The concept, in plain English

Eight GPUs, each holding a slice of the same gradient tensor, need to end up holding the sum of all eight slices, then divide by 8 to get the average. That is one AllReduce operation, and the same primitive runs once or twice per training step on every parameter. Ring AllReduce solves this by having each GPU hold one shard at a time — pass to the next GPU around the ring, accumulate, repeat 2(N-1) times, and at the end every GPU has the full sum. Tree AllReduce solves it differently — combine pairwise up a tree, broadcast back down — but uses log(N) sequential steps where ring uses a constant per-step but more total cycles.

The choice between them is one of the most-cited distributed-systems facts: ring is bandwidth-optimal because every link is used in every cycle; tree is latency-optimal because the depth is log(N) instead of 2(N-1). For large messages, ring wins because bandwidth dominates wall time. For small messages, tree wins because latency dominates. NCCL has a built-in threshold and uses the right one automatically — but on a topology it doesn’t recognize, it can pick wrong, and reading the log is how you find out.

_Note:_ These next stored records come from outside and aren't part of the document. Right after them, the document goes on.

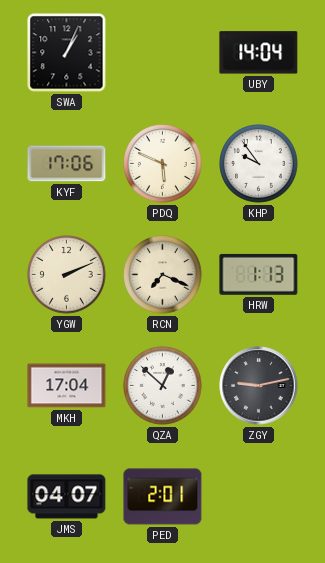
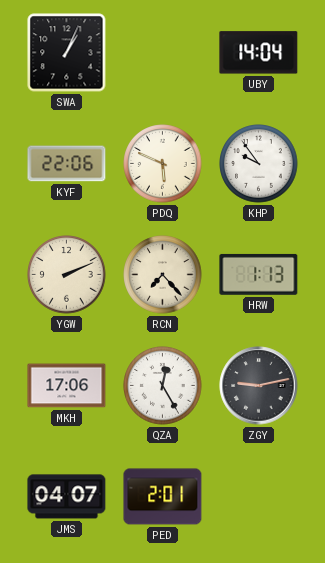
KYF: 17:06 -> 22:06
RCN: 7:19 -> 7:23
MKH: 17:04 -> 17:06
QZA: 12:52 -> 12:25
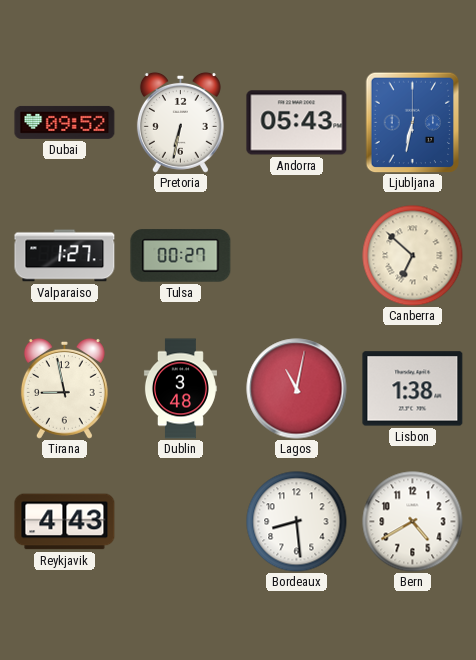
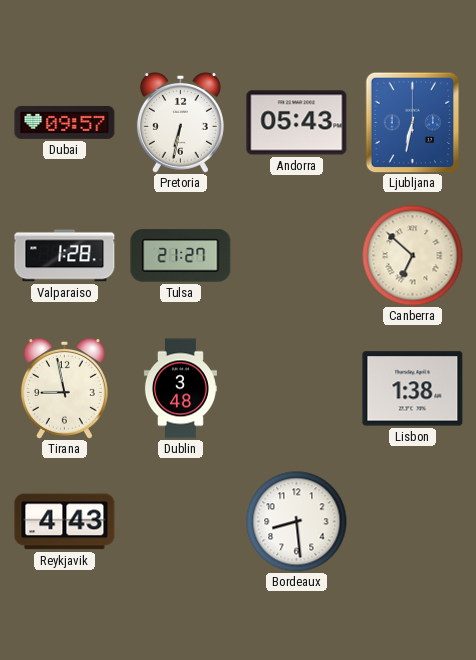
Dubai: 09:52 -> 09:57
Valparaiso: 1:27 -> 1:28
Tulsa: 00:27 -> 21:27
Lagos: 11:02 -> none
Bern: 4:40 -> none
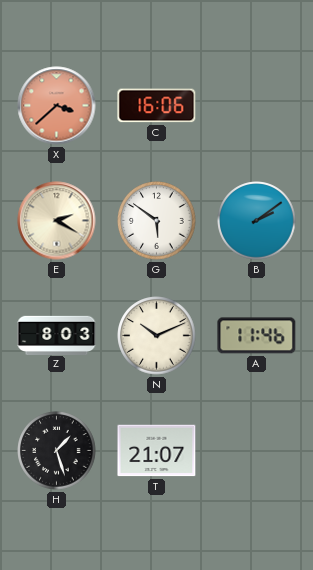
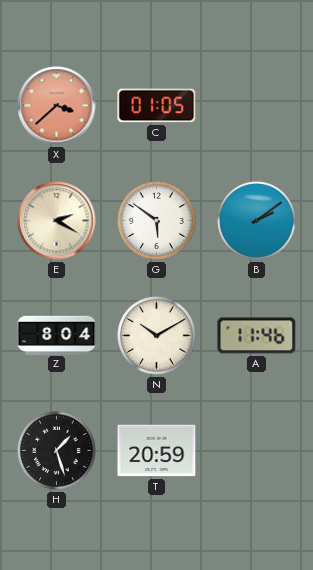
C: 16:06 -> 01:05
Z: 8:03 -> 8:04
N: 10:11 -> 10:10
T: 21:07 -> 20:59
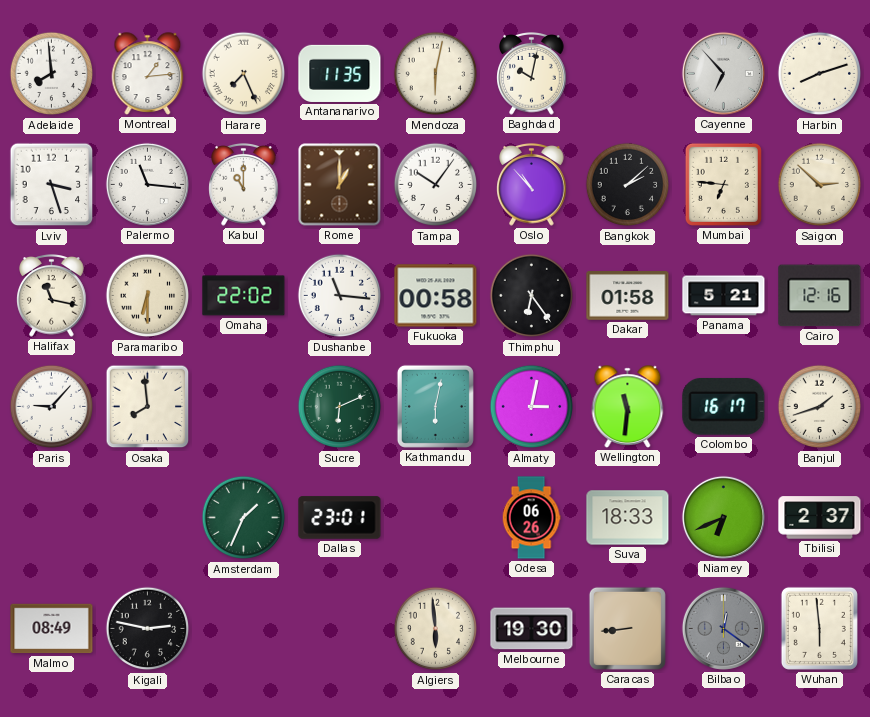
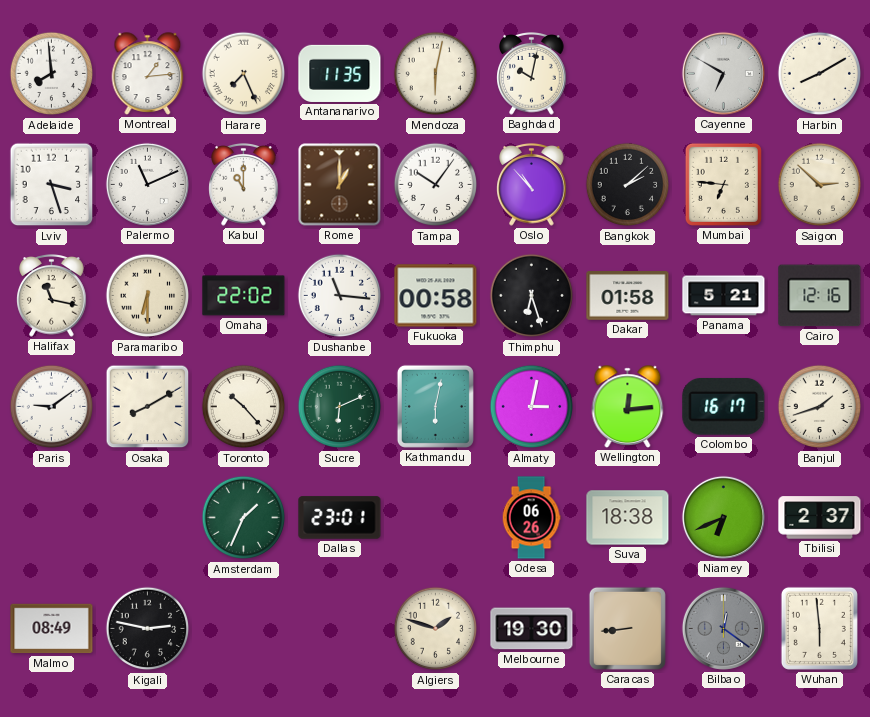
Cayenne: 6:53 -> 6:50
Harbin: 8:12 -> 8:10
Palermo: 11:16 -> 11:11
Thimphu: 6:24 -> 6:27
Paris: 9:07 -> 9:09
Osaka: 7:59 -> 8:10
Toronto: none -> 10:23
Wellington: 11:31 -> 12:14
Suva: 18:33 -> 18:38
Algiers: 5:59 -> 1:48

Mental model — the topology decides

Three layers, three bandwidths:

  1. Intra-node, NVLink/NVSwitch — 900 GB/s aggregate per H100 SXM, full bisection on DGX H100. This is where ring AllReduce inside a node spends most of its time and where 95% of the bandwidth lives.
  2. Inter-node, InfiniBand or RoCE — 400 Gb/s per port on modern frontier deployments (4× 100 Gb/s links bonded). Two orders of magnitude slower than NVLink.
  3. PCIe fallback — when GPUs don’t share an NVLink domain (HGX 4×H100 with PCIe between pairs, or older DGX-1 with NVLink-1 limitations) — about 64 GB/s per direction. Three orders of magnitude slower than NVLink-4.

NCCL builds a ring that minimizes traversals of the slowest tier. On 8×H100 with full NVSwitch, the ring is one hop per step over NVLink. On 16×H100 across two nodes, the ring is 14 NVLink hops + 2 IB hops. PXN (PCIe Cross-Node) is the fallback when the rail topology has no clean ring.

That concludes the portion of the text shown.